Language Model by Mistral AI
Mistral-7B-v0.1 achieves 64.1% on MMLU, outperforming Llama 2 13B (59%) despite having 46% fewer parameters, while costing $0.20 per million tokens for both input and output. The model\'s Sliding Window Attention mechanism with a 4K window enables efficient 8K context handling and delivers 2x faster inference than Llama 2 13B on A100 GPUs. Released September 27, 2023 under Apache 2.0 license, it demonstrates particular strength in mathematical reasoning with 47.5% on GSM8K versus Llama 2 7B\'s 26.1% - a 21.4 percentage point improvement.
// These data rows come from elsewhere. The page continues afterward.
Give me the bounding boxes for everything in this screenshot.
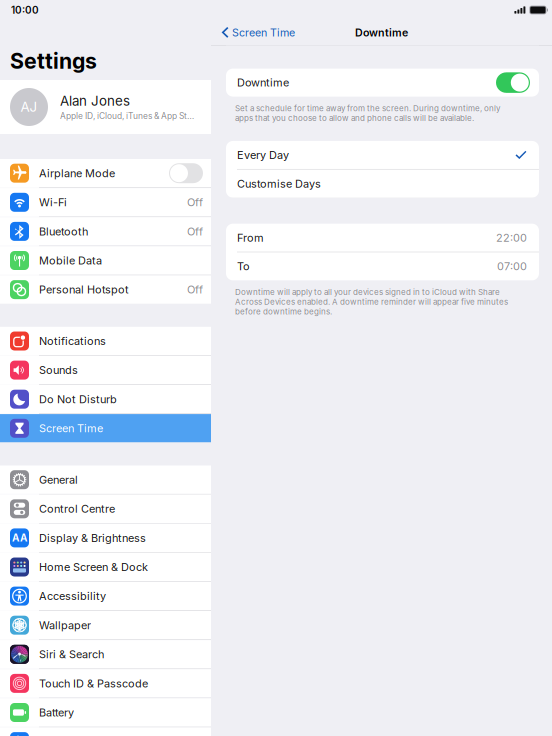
staticText: Every Day	[237, 148, 289, 162]
staticText: Mobile Data	[39, 254, 102, 267]
staticText: To	[237, 260, 250, 273]
staticText: Customise Days	[237, 177, 321, 190]
staticText: Set a schedule for time away from the sc…	[235, 104, 500, 123]
button[interactable]: Privacy	[0, 727, 211, 736]
button[interactable]: Do Not Disturb	[0, 385, 211, 413]
button[interactable]: Wallpaper	[0, 611, 211, 639]
staticText: Battery	[39, 706, 74, 719]
staticText: AA	[12, 532, 27, 544]
staticText: Display & Brightness	[39, 531, 146, 544]
button[interactable]: Touch ID & Passcode	[0, 669, 211, 698]
button[interactable]: Downtime toggle	[496, 72, 530, 93]
staticText: Downtime	[237, 76, 289, 89]
staticText: 07:00	[497, 260, 527, 273]
button[interactable]: General	[0, 466, 211, 494]
button[interactable]: Notifications	[0, 327, 211, 355]
button[interactable]: Accessibility	[0, 582, 211, 610]
staticText: Alan Jones	[60, 93, 130, 109]
staticText: Off	[187, 225, 203, 238]
button[interactable]: Mobile Data	[0, 246, 211, 275]
staticText: Wi-Fi	[39, 196, 67, 209]
button[interactable]: Wi-Fi	[0, 188, 211, 216]
button[interactable]: Battery	[0, 698, 211, 727]
staticText: Airplane Mode	[39, 167, 115, 180]
button[interactable]: Personal Hotspot	[0, 275, 211, 304]
staticText: Siri & Search	[39, 648, 104, 661]
staticText: Home Screen & Dock	[39, 560, 148, 574]
button[interactable]: Siri & Search	[0, 640, 211, 668]
button[interactable]: Screen Time	[211, 20, 301, 45]
staticText: Downtime	[355, 26, 408, 39]
button[interactable]: Home Screen & Dock	[0, 553, 211, 581]
staticText: Wallpaper	[39, 619, 91, 632]
button[interactable]: AJ	[0, 80, 211, 134]
staticText: Apple ID, iCloud, iTunes & App St…	[60, 111, 194, 121]
staticText: Settings	[10, 48, 97, 74]
staticText: General	[39, 473, 78, 486]
staticText: 22:00	[496, 231, 527, 244]
button[interactable]: Control Centre	[0, 495, 211, 523]
button[interactable]: Customise Days	[226, 170, 539, 198]
button[interactable]: Bluetooth	[0, 217, 211, 246]
staticText: Control Centre	[39, 502, 115, 515]
staticText: 10:00	[11, 4, 39, 16]
staticText: Downtime will apply to all your devices …	[235, 287, 508, 316]
staticText: AJ	[20, 99, 38, 115]
staticText: Notifications	[39, 334, 106, 348]
staticText: Off	[187, 283, 203, 296]
staticText: Screen Time	[39, 422, 103, 435]
button[interactable]: From	[226, 224, 539, 252]
staticText: Sounds	[39, 364, 78, 377]
staticText: From	[237, 231, 264, 244]
staticText: Off	[187, 196, 203, 209]
button[interactable]: Airplane Mode	[0, 159, 211, 187]
staticText: Touch ID & Passcode	[39, 677, 148, 690]
staticText: Do Not Disturb	[39, 393, 117, 406]
button[interactable]: Screen Time	[0, 414, 211, 442]
button[interactable]: AA	[0, 524, 211, 552]
staticText: Accessibility	[39, 590, 106, 603]
button[interactable]: To	[226, 252, 539, 280]
button[interactable]: Every Day	[226, 141, 539, 169]
staticText: Bluetooth	[39, 225, 88, 238]
staticText: Personal Hotspot	[39, 283, 129, 296]
button[interactable]: Sounds	[0, 356, 211, 384]
staticText: Screen Time	[232, 26, 295, 39]
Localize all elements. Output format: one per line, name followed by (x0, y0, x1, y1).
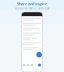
button[interactable]: New conversation (36, 52, 42, 58)
staticText: Share and inspire (17, 1, 47, 6)
button[interactable]: Send (38, 64, 41, 66)
staticText: any conversation with Ask (15, 7, 49, 10)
| Benchmark | Mistral-7B-v0.1 | Comparison |
|---|---|---|
| MMLU | 64.1% | 59% |
| HellaSwag | 78.9% | 78.3% |
| ARC-Challenge | 83.6% | 79.8% |
| WinoGrande | 78.4% | 75.4% |
| GSM8K | 47.5% | 26.1% |
| HumanEval | 31.1% | 11.6% |
| MBPP | 52.5% | 26.1% |
| TruthfulQA | 42.2% | 59% |
| MT-Bench | 6.84% | 6.65% |
| BBH | 22.02% | 88% |
Model weights released
Technical paper published on arXiv
Mistral-7B-v0.1 is available. Once it appears on our tracked API providers, it will be added to the LLM Leaderboard with full scoring, benchmarks, and pricing.
Mistral-7B scores 64.1% on MMLU, beating Llama 2 13B's 59% by 5.1 percentage points despite being nearly half the size. On coding benchmarks, it achieves 31.1% on HumanEval (versus Llama 2 7B's 11.6%) and 52.5% on MBPP (versus 26.1%), representing 2.7x and 2x improvements respectively. However, it scores only 42.2% on TruthfulQA compared to GPT-4's 59%, indicating limitations in factual accuracy.
Mistral-7B's Sliding Window Attention (SWA) processes sequences using a 4K token window that slides across the full 8K context, reducing computational complexity from O(n²) to O(n×w) where w is the window size. Combined with Grouped Query Attention (GQA) which shares key-value heads across multiple query heads, this architecture enables 2x faster inference than Llama 2 13B on A100 GPUs. The sliding mechanism allows the model to theoretically attend to information beyond the 4K window through layer stacking, though empirical attention patterns show most focus remains within 2K tokens.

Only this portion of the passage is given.